LA MAGIE DES SOMMETS

Les sommets ont toujours fasciné les hommes. Pour y arriver, on grimpe, on monte. On s’élève, au propre comme au figuré, en pensée et en action, parce que atteindre un sommet devient un défi à la fois physique et spirituel. Certains sommets sont dotés d’une véritable aura, ceux qui arrivent à les vaincre sont de véritables héros. Ils cristallisent l’âme fière du peuple qui est dressée vers les cieux, vers les dieux. Au Japon comme au Cameroun, nous allons découvrir deux sommets aussi typiques que mythiques, le Mont Fuji et le Mont Cameroun « le char des dieux »

LE MONT FUJI
On le connaît aussi sous le nom de Fuji-san (富士山). Certains l’appellent à tort le « Fujiyama », ce qui est un pléonasme, parce que yama signifie déjà « montagne ». C’est le plus haut sommet du Japon. Il culmine fièrement à 3 776,24 mètres au-dessus du niveau de la mer. Il trône au centre du pays, qui se trouve sur la côte sud de l’île de Honshū, au sud-ouest de l’agglomération de Tokyo. C’est aussi un stratovolcan (constitué de plusieurs couches (strates) de larve durcie et de téphras), reconnaissable par sa forme conique et son profile escarpé. Le Vésuve en Italie, la montagne Pelée en Martinique et le Krakatoa en Indonésie sont des stratovolcans. Le mont Fuji est toujours considéré comme actif, sa dernière éruption certaine s’est produite fin 1707, toutefois le risque éruptif est aujourd’hui considéré comme faible.
Le mont Fuji est bordé au nord par les cinq lacs, situés dans la préfecture de Yamanashi au Japon, qui forment un arc. On les appelle les Fujigoko (富士五湖), les cinq lacs Fuji: le lac Motosu, le lac Shōji, le lac Sai, le lac Kawaguchi et le lac Yamanaka.

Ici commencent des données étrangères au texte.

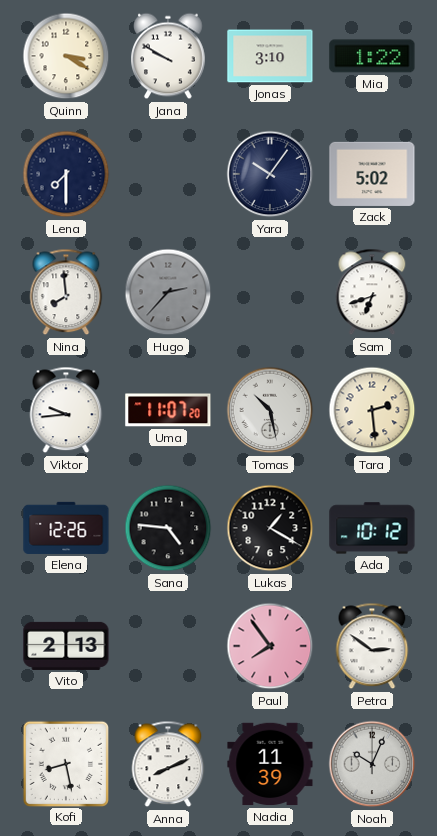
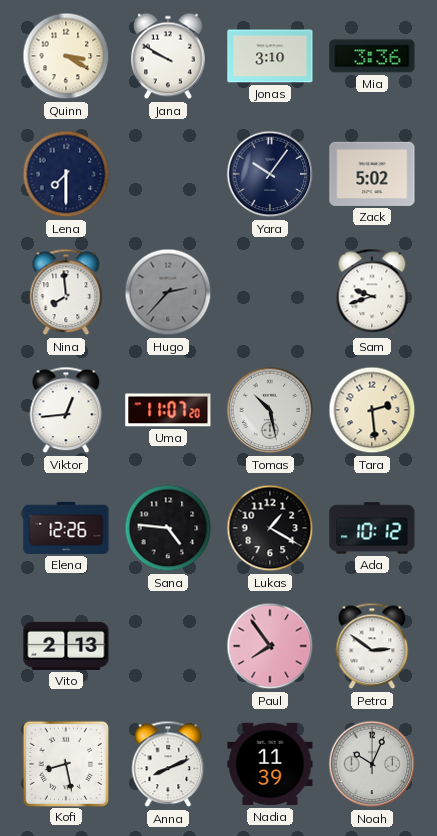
Mia: 1:22 -> 3:36
Sam: 6:42 -> 9:42
Viktor: 9:44 -> 12:44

Le mont Fuji est le siège d’une intense activité sportive. Les parapentistes décollent de la ville de Gotenba et atterrissent sur le pic Hōei-zan, sur le versant sud de la montagne. La course du mont Fuji (富士登山競走, Fuji tozan kyōsō), créée en 1948, est une course de montagne qui relie la ville de Fujiyoshida au sommet du volcan en suivant l’itinéraire Yoshida, en passant par le sanctuaire Kitaguchi-hongū Fuji Sengen. Il y a également un circuit automobile au pied du mont Fuji: le Fuji Speedway, qui devient la propriété de Toyota en 2007.
Le mont Fuji est inscrit sur la liste des biens culturels du patrimoine mondial de l’Unesco, en 2013, sous le titre de « lieu sacré et source d’inspiration artistique ».

Le mont Fuji est le site privilégié d’intenses activités orientées vers la spiritualité. Il est considéré comme un lieu qui dégage une énergie spirituelle et une pureté resplendissantes. L’ascension de cette montagne est donc souvent considérée comme une forme d’exercice spirituel. On prend de la hauteur en même temps qu’on vit une expérience spirituelle saisissante, qui accroît notre lucidité et discernement, en même temps qu’elle nous prépare à recevoir la bénédiction des esprits bienveillants qui nous entourent. Dans le shintoïsme, cette religion japonaise basée sur la vénération des dieux et des esprits, en syncrétisme avec la nature, l’accent est mis sur la signification spirituelle de phénomènes naturels tels que les montagnes, les rivières, les arbres et les pierres, mais aussi sur le culte des ancêtres et les rituels.
La vénération de la montagne sacrée, désignée par le terme de Fuji shinkō (富士信仰, Foi en Fuji), repose sur une longue histoire dans le shintoïsme. Depuis des siècles, cette montagne est considérée comme sacrée. C’est un lieu où l’on vénère les dieux et les esprits.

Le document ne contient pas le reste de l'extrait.